The first step however remains the same. Similar to Direct ELISA, the immobilization of the antigen occurs on the surface of the multi-well plate. If an antibody needs to be detected in serum, this method of Indirect ELISA can be followed. The primary antibody just has to be replaced with the serum.

3. Sandwich ELISA- This is quite similar to the Indirect ELISA in principle, but there is a slight difference. The two antibodies trap the antigen between them in a sandwich structure. One of the antibodies is meant to capture the antigen, while the other is meant to make it detectable.

The two antibodies are used as specific to two different epitopes of the antigen. Therefore these antibodies are also called matched antibody pairs. The first antibody is coated on the multi-well plate.

The presence of this on the surface immobilizes and captures the antigen.

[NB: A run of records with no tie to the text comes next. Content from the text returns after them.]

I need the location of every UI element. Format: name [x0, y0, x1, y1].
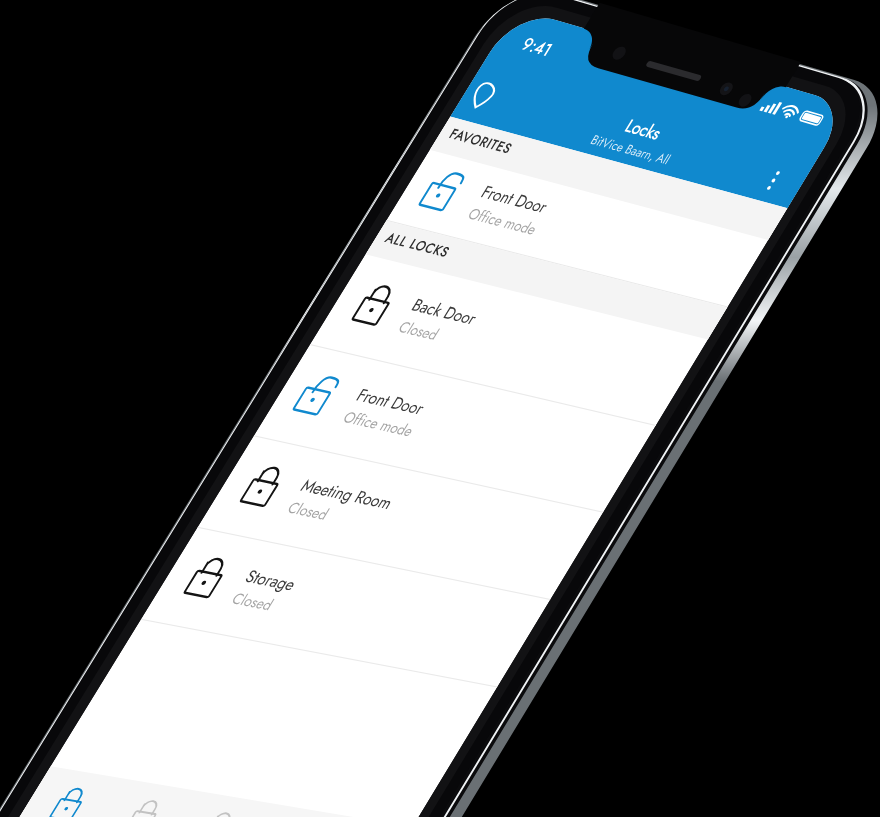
button[interactable]: Storage — [0, 481, 375, 565]
button[interactable]: Front Door — [0, 313, 375, 397]
button[interactable]: Back Door — [0, 229, 375, 313]
button[interactable]: Meeting Room — [0, 397, 375, 481]
button[interactable]: Tab — [0, 698, 75, 754]
button[interactable]: Tab — [75, 698, 150, 754]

This is when the second antibody, carrying the detectable molecule, is added and completes the sandwich structure, making the whole combination detectable.

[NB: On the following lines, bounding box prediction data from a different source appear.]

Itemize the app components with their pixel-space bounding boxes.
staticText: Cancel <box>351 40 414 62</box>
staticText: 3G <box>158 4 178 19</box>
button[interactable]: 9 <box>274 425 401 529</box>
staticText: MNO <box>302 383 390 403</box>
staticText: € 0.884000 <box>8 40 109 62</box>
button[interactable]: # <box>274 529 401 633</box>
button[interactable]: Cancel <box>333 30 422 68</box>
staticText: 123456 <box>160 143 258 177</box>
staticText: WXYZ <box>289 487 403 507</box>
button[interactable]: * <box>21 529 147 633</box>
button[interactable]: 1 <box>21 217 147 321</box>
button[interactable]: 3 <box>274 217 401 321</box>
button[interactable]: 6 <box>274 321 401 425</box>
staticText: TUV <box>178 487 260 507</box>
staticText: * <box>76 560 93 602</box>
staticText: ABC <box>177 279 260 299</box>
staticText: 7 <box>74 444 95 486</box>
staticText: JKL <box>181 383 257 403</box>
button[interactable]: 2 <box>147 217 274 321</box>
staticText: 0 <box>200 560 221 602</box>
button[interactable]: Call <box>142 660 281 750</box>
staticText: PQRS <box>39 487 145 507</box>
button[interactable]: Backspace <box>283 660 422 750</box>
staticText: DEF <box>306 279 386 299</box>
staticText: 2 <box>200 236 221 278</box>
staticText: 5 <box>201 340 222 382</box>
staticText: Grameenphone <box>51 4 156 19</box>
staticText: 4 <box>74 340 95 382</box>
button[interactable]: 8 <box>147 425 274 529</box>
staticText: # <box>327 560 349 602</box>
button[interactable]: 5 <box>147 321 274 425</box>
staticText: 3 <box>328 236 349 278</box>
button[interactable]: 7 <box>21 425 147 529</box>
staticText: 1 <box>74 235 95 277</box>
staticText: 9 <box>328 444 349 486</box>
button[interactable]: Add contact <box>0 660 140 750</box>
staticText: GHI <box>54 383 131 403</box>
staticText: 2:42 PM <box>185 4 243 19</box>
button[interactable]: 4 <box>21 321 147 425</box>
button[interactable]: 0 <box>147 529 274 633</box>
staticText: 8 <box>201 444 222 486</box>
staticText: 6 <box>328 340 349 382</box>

This is the most commonly used type of ELISA assay.

4. Competitive ELISA- These are also known as Inhibition ELISA. This kind of assay not only detects the antigen but also measures the concentration of the antigen by detecting signal interference.

A specific quantity of antibodies is taken for this purpose. The antigen whose concentration is to be tested is called the sample antigen. Another antigen is taken as the baseline. It is called the reference antigen. Whether or not the sample antigen can beat the reference antigen at binding with the antibody determines how strong or weak it is.

The reference antigen is coated on the surface of the multi-well plate and the sample antigen is added to the wells. The sample antigen must be pre-incubated with the predetermined antibody. Then the antibody is introduced into this combination.

If the concentration of the sample antigen is higher, then the antibodies are supposed to fuse with them more than the reference antigen. And that’s why if a lower quantity of reference antigen is detected, it means the concentration of the sample antigen is high.

To put it simply- the weaker the signal by the reference antigens, the stronger the antigen concentration is in the sample.

All the above ELISA assays can be modified to be performed competitively. Experienced scientists working for a reputed biochemistry lab will be able to help you choose the appropriate ELISA assay for your purpose.

Which Type of ELISA Assay Should You Use?

That depends on your priorities. If you’re afraid of cross-reactivity from another antibody and want to save time, go for Direct ELISA. If flexibility is your priority, then opt for Indirect ELISA. You can use the same secondary antibody for the detection of several primary antibodies.

If you have a complex sample on your hands, you should opt for Sandwich ELISA. And as mentioned before, Competitive ELISA is simply a modification of the other types to test the concentration of the antigen.

There are some drawbacks to all the types as well. Direct ELISA might be quick and easy, but it does not allow any flexibility of signal amplification. Indirect ELISA takes a long time, and there is a risk of the two antibodies producing cross-reactions. Sandwich ELISA is difficult to perform simply because finding two matching antibodies that suit the epitopes of the same antigen is not easy.

In Conclusion

There are a variety of ELISA kits available on the market. But not all research kits can be used as diagnostic kits. It must be kept in mind because ELISA assays are used extensively to test for HIV, HBV, Lyme Disease, influenza, and even food allergies. Finding the right type and the kit is the key.